Zephelin usage examples

This chapter provides links to relevant resources, application examples and Trace Viewer views.

Note

For details on how each demo is executed, open collapsible description of launch example.

Before running commands, make sure you went through Initializing the workspace and Running sample project in Zephelin as it is needed to prepare the environment.

Using code scopes

This sample demonstrates usage of ZPL_MARK_CODE_SCOPE which was described in Code scopes chapter.

Generating traces for code with scopes defined

To build a sample run:

west build -p -b max32690fthr/max32690/m4 samples/basic/marking_code_scopes -- -DCONFIG_ZPL_TRACE_FORMAT_CTF=y -DCONFIG_TRACING_BUFFER_SIZE=10000 -DCONFIG_BOOT_BANNER=n -DCONFIG_PRINTK=n -DCONFIG_LOG=n

Secondly, the traces can be either obtained from hardware or Renode simulation with:

For Renode, simulation and collection of traces can be done with:

python3 ./scripts/run_renode.py --trace-output ./trace.ctf --timeout 45

Then, the TEF traces can be created with west zpl-prepare-trace like so:

west zpl-prepare-trace ./trace.ctf -o ./tef_marking_code_scopes.json

In the end, generated tef_marking_code_scopes.json can be loaded in Trace Viewer.

Simple TFLite Micro profiling

This sample demonstrates tracing of the TensorFlow Lite Micro (or LiteRT) runtime.
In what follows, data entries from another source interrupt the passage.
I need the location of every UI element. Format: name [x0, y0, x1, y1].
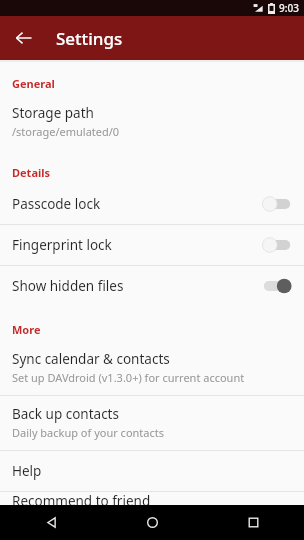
button[interactable]: Recents — [203, 505, 304, 540]
button[interactable]: Show hidden files — [0, 266, 304, 306]
button[interactable]: Help — [0, 451, 304, 491]
staticText: Storage path — [12, 104, 94, 122]
button[interactable]: Back up contacts — [0, 396, 304, 450]
staticText: Help — [12, 462, 42, 480]
button[interactable]: Home — [102, 505, 203, 540]
button[interactable]: Fingerprint lock — [0, 225, 304, 265]
staticText: More — [12, 322, 41, 337]
staticText: Passcode lock — [12, 195, 262, 213]
staticText: Recommend to friend — [12, 492, 151, 505]
button[interactable]: Storage path — [0, 95, 304, 149]
button[interactable]: Recommend to friend — [0, 492, 304, 505]
staticText: /storage/emulated/0 — [12, 124, 120, 139]
button[interactable]: Sync calendar & contacts — [0, 341, 304, 395]
staticText: General — [12, 76, 55, 91]
staticText: Daily backup of your contacts — [12, 425, 165, 440]
button[interactable]: Back — [6, 20, 42, 56]
staticText: 9:03 — [279, 1, 299, 15]
staticText: Settings — [56, 27, 123, 50]
button[interactable]: Passcode lock — [0, 184, 304, 224]
staticText: Details — [12, 165, 51, 180]
button[interactable]: Back — [0, 505, 102, 540]
staticText: Sync calendar & contacts — [12, 350, 170, 368]
staticText: Back up contacts — [12, 405, 119, 423]
staticText: Fingerprint lock — [12, 236, 262, 254]
staticText: Set up DAVdroid (v1.3.0+) for current ac… — [12, 370, 245, 385]
staticText: Show hidden files — [12, 277, 262, 295]
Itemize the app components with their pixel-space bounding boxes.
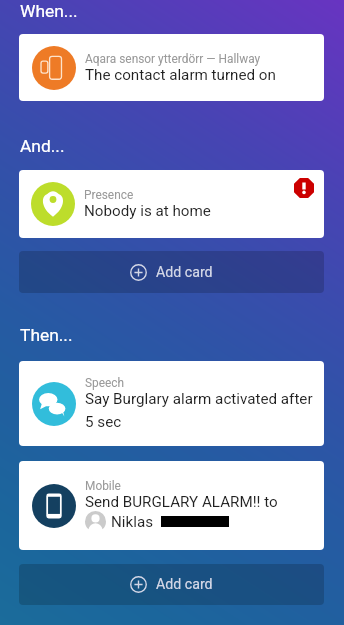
staticText: When... — [20, 1, 78, 21]
staticText: Say Burglary alarm activated after 5 sec — [85, 390, 324, 431]
staticText: Mobile — [85, 479, 121, 493]
staticText: Send BURGLARY ALARM!! to — [85, 493, 278, 511]
button[interactable]: Add card — [19, 251, 324, 293]
staticText: Nobody is at home — [84, 202, 211, 220]
button[interactable]: Presence — [19, 170, 324, 238]
staticText: Niklas — [111, 513, 154, 531]
staticText: And... — [20, 136, 65, 156]
staticText: Presence — [84, 188, 134, 202]
button[interactable]: Aqara sensor ytterdörr — Hallway — [19, 34, 324, 101]
staticText: Then... — [20, 325, 73, 345]
staticText: Aqara sensor ytterdörr — Hallway — [85, 52, 261, 66]
other: Error — [294, 178, 314, 198]
button[interactable]: Speech — [19, 361, 324, 446]
staticText: Speech — [85, 376, 125, 390]
staticText: Add card — [156, 576, 213, 593]
staticText: Add card — [156, 264, 213, 281]
button[interactable]: Add card — [19, 564, 324, 605]
button[interactable]: Mobile — [19, 461, 324, 550]
staticText: The contact alarm turned on — [85, 66, 276, 84]
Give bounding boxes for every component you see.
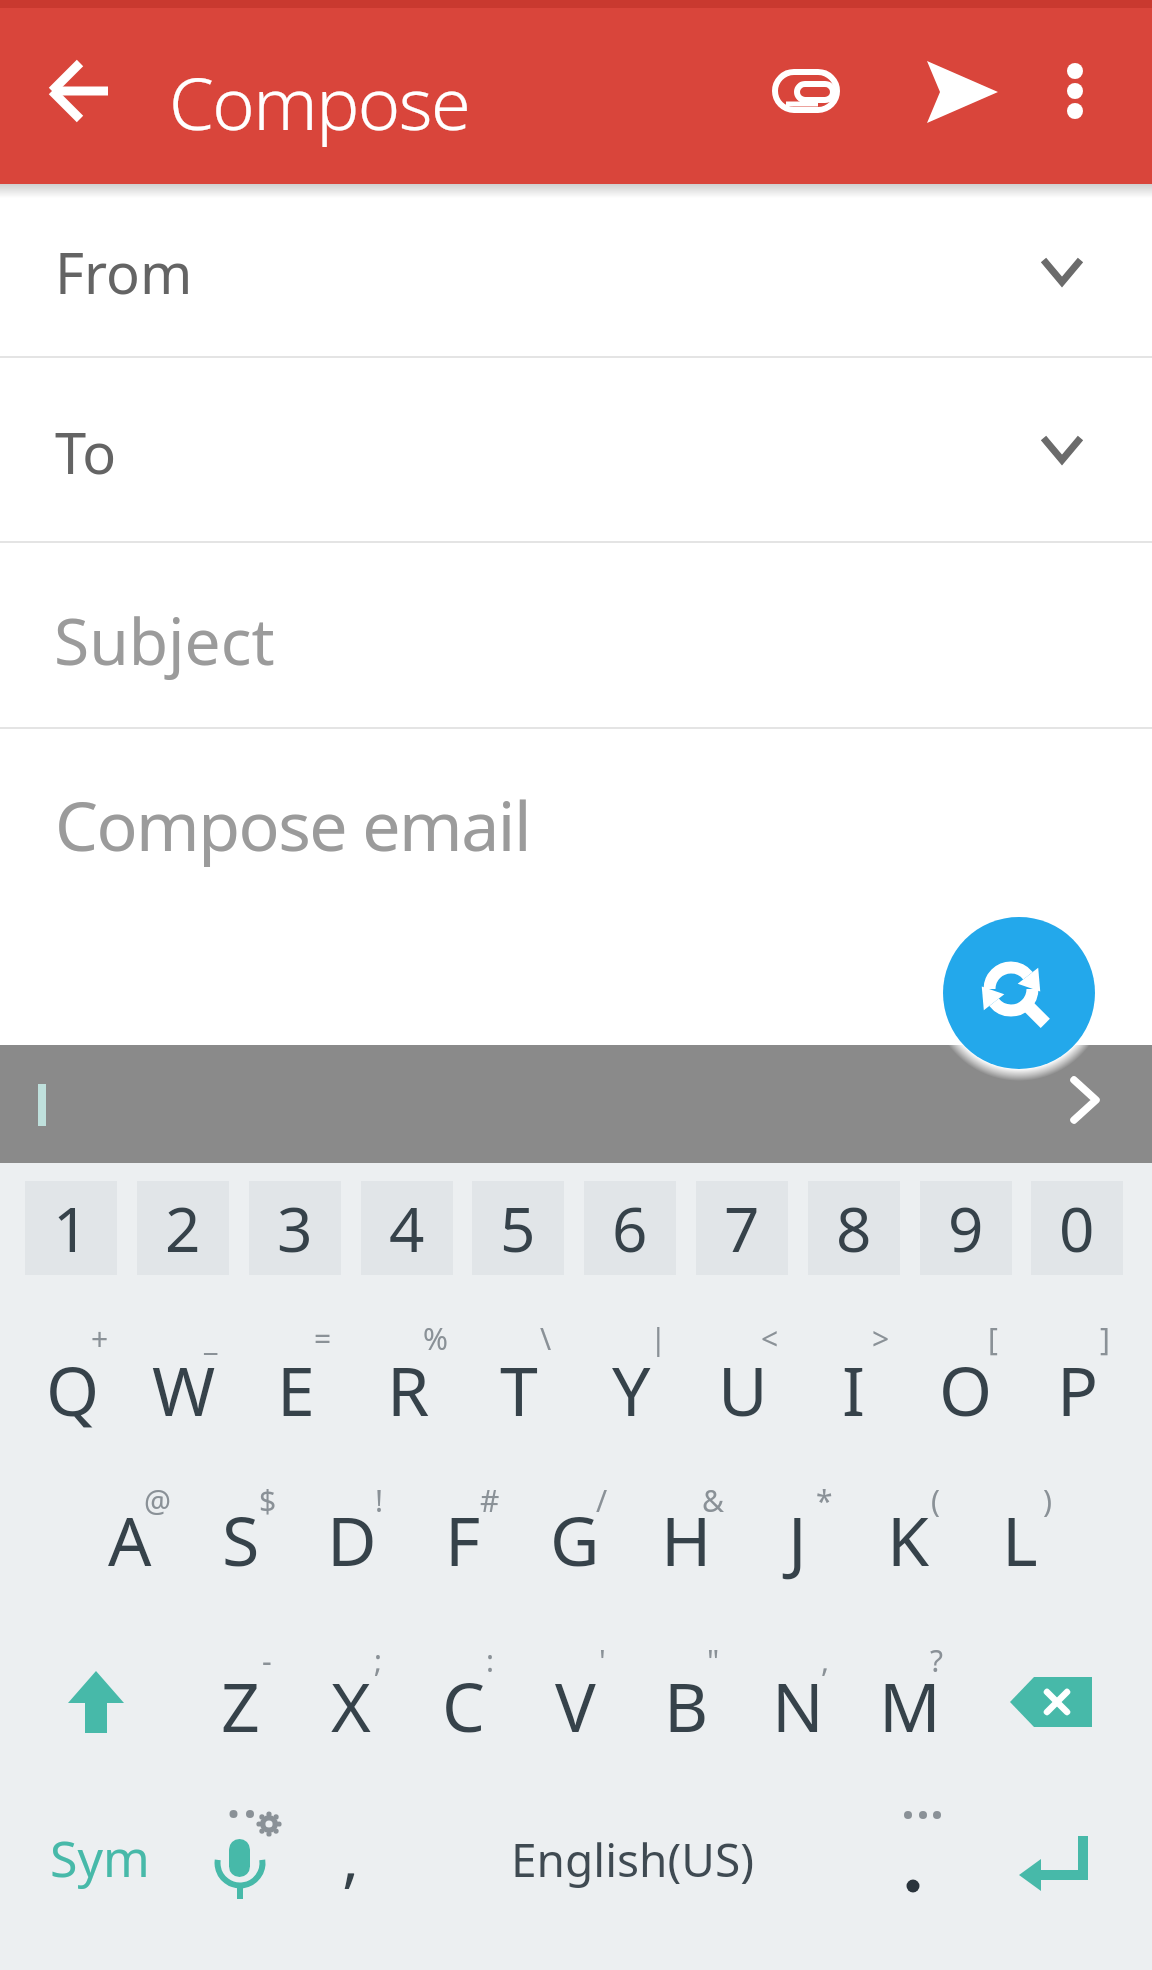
button[interactable] [30,1800,170,1920]
staticText: Compose [169,53,470,151]
button[interactable] [1026,1318,1130,1462]
staticText: < [761,1318,779,1359]
button[interactable] [991,1632,1111,1772]
staticText: K [887,1493,930,1586]
staticText: Subject [54,597,275,684]
button[interactable] [746,1633,850,1777]
staticText: * [816,1480,833,1521]
staticText: 6 [612,1186,648,1270]
staticText: ; [374,1640,383,1681]
staticText: L [1002,1493,1038,1586]
button[interactable] [745,1468,849,1612]
staticText: ? [930,1640,944,1681]
button[interactable] [0,543,1152,725]
staticText: 7 [724,1186,760,1270]
staticText: Z [221,1659,260,1752]
button[interactable] [858,1633,962,1777]
button[interactable] [467,1318,571,1462]
button[interactable] [912,42,1012,142]
staticText: R [387,1343,430,1436]
button[interactable] [36,1632,156,1772]
staticText: | [650,1318,667,1359]
staticText: 0 [1059,1186,1095,1270]
staticText: = [314,1318,332,1359]
staticText: ' [599,1640,606,1681]
button[interactable] [523,1468,627,1612]
staticText: A [108,1493,152,1586]
button[interactable] [995,1796,1115,1936]
button[interactable] [0,186,1152,356]
staticText: % [423,1318,448,1359]
button[interactable] [865,1790,965,1910]
button[interactable] [170,1786,310,1936]
button[interactable] [634,1633,738,1777]
staticText: E [277,1343,315,1436]
button[interactable]: 5 [472,1181,564,1275]
staticText: - [262,1640,272,1681]
staticText: 4 [389,1186,425,1270]
button[interactable] [189,1468,293,1612]
button[interactable] [30,41,130,141]
staticText: Q [46,1343,100,1436]
staticText: " [707,1640,720,1681]
button[interactable]: 6 [584,1181,676,1275]
staticText: 5 [500,1186,536,1270]
staticText: English(US) [511,1828,754,1891]
button[interactable] [78,1468,182,1612]
button[interactable] [411,1468,515,1612]
button[interactable] [300,1468,404,1612]
staticText: G [550,1493,600,1586]
button[interactable] [802,1318,906,1462]
button[interactable] [856,1468,960,1612]
button[interactable] [579,1318,683,1462]
button[interactable]: 2 [137,1181,229,1275]
staticText: 3 [277,1186,313,1270]
button[interactable] [21,1318,125,1462]
button[interactable]: 8 [808,1181,900,1275]
staticText: # [480,1480,500,1521]
button[interactable] [132,1318,236,1462]
button[interactable]: 3 [249,1181,341,1275]
button[interactable]: 0 [1031,1181,1123,1275]
staticText: : [486,1640,495,1681]
staticText: Compose email [55,778,530,871]
button[interactable] [422,1800,842,1920]
staticText: B [664,1659,709,1752]
button[interactable]: 7 [696,1181,788,1275]
button[interactable] [299,1633,403,1777]
staticText: ] [1100,1318,1110,1359]
staticText: H [661,1493,712,1586]
staticText: J [788,1493,807,1586]
staticText: N [772,1659,824,1752]
button[interactable] [356,1318,460,1462]
staticText: C [442,1659,485,1752]
button[interactable] [634,1468,738,1612]
staticText: D [327,1493,377,1586]
staticText: To [55,414,117,490]
button[interactable] [411,1633,515,1777]
button[interactable] [1052,1068,1118,1134]
button[interactable] [757,42,857,142]
button[interactable]: 9 [920,1181,1012,1275]
staticText: & [702,1480,724,1521]
button[interactable] [300,1800,404,1920]
staticText: V [555,1659,596,1752]
staticText: P [1057,1343,1099,1436]
staticText: [ [988,1318,998,1359]
button[interactable] [943,917,1095,1069]
staticText: 1 [53,1186,89,1270]
button[interactable] [244,1318,348,1462]
button[interactable] [968,1468,1072,1612]
staticText: 8 [836,1186,872,1270]
button[interactable] [188,1633,292,1777]
button[interactable] [691,1318,795,1462]
button[interactable] [1030,41,1120,141]
button[interactable] [914,1318,1018,1462]
button[interactable] [0,729,1152,1045]
staticText: X [331,1659,371,1752]
button[interactable]: 1 [25,1181,117,1275]
button[interactable] [0,358,1152,540]
button[interactable] [523,1633,627,1777]
staticText: 2 [165,1186,201,1270]
button[interactable]: 4 [361,1181,453,1275]
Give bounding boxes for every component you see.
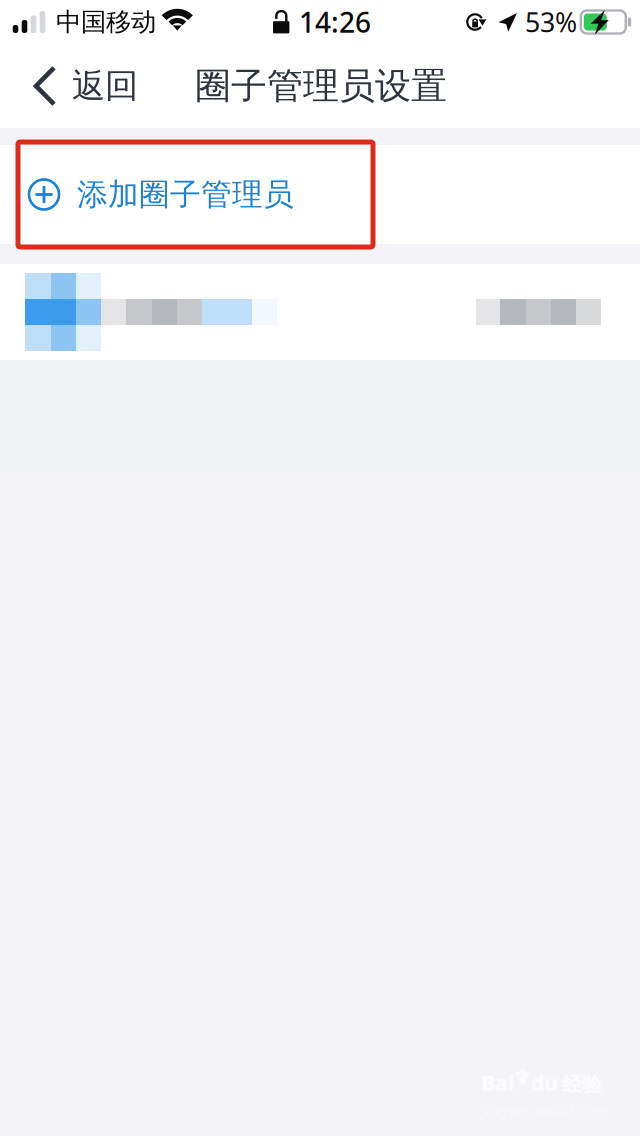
- staticText: 返回: [72, 66, 138, 106]
- button[interactable]: 返回: [0, 44, 156, 128]
- button[interactable]: 添加圈子管理员: [0, 145, 640, 244]
- button[interactable]: [0, 264, 640, 360]
- staticText: 53%: [525, 4, 577, 40]
- staticText: 添加圈子管理员: [77, 176, 294, 213]
- staticText: 圈子管理员设置: [195, 64, 447, 108]
- staticText: 中国移动: [56, 6, 156, 38]
- staticText: 14:26: [299, 3, 371, 41]
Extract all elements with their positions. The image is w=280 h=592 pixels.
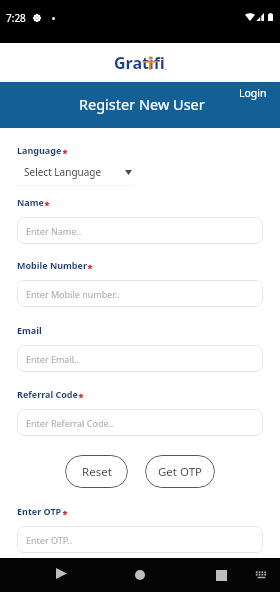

The collection of traces is performed as usual, but in west zpl-prepare-trace you need to provide --tflm-model-path <path-to-model> flag with used model.

Generating traces for TFLite Micro runtime

To build a sample run:

west build -p -b max32690fthr/max32690/m4 samples/profiling/tflm_profiler -- -DCONFIG_ZPL_TRACE_FORMAT_CTF=y -DCONFIG_TRACING_BUFFER_SIZE=10000 -DCONFIG_BOOT_BANNER=n -DCONFIG_PRINTK=n -DCONFIG_LOG=n

Secondly, the traces can be either obtained from hardware or Renode simulation with:

For Renode, simulation and collection of traces can be done with:

python3 ./scripts/run_renode.py --trace-output ./trace.ctf --timeout 45

Then, the TEF traces can be created with west zpl-prepare-trace like so:

west zpl-prepare-trace ./trace.ctf \
  --tflm-model-path ./samples/common/tflm/model/magic-wand.tflite \
  -o ./tef_tflm_profiler.json

In the end, generated tef_tflm_profiler.json can be loaded in Trace Viewer.

Simple microTVM profiling

This sample demonstrates tracing of the microTVM runtime. The collection of traces is performed as usual, but in west zpl-prepare-trace you need to provide:

  • --tvm-model-path <path-to-model-graph> - path to JSON with model graph

  • --tvm-model-metadata-path <path-to-metadata> - path to metadata from compilation results

For more details on above flags check CTF to TEF conversion.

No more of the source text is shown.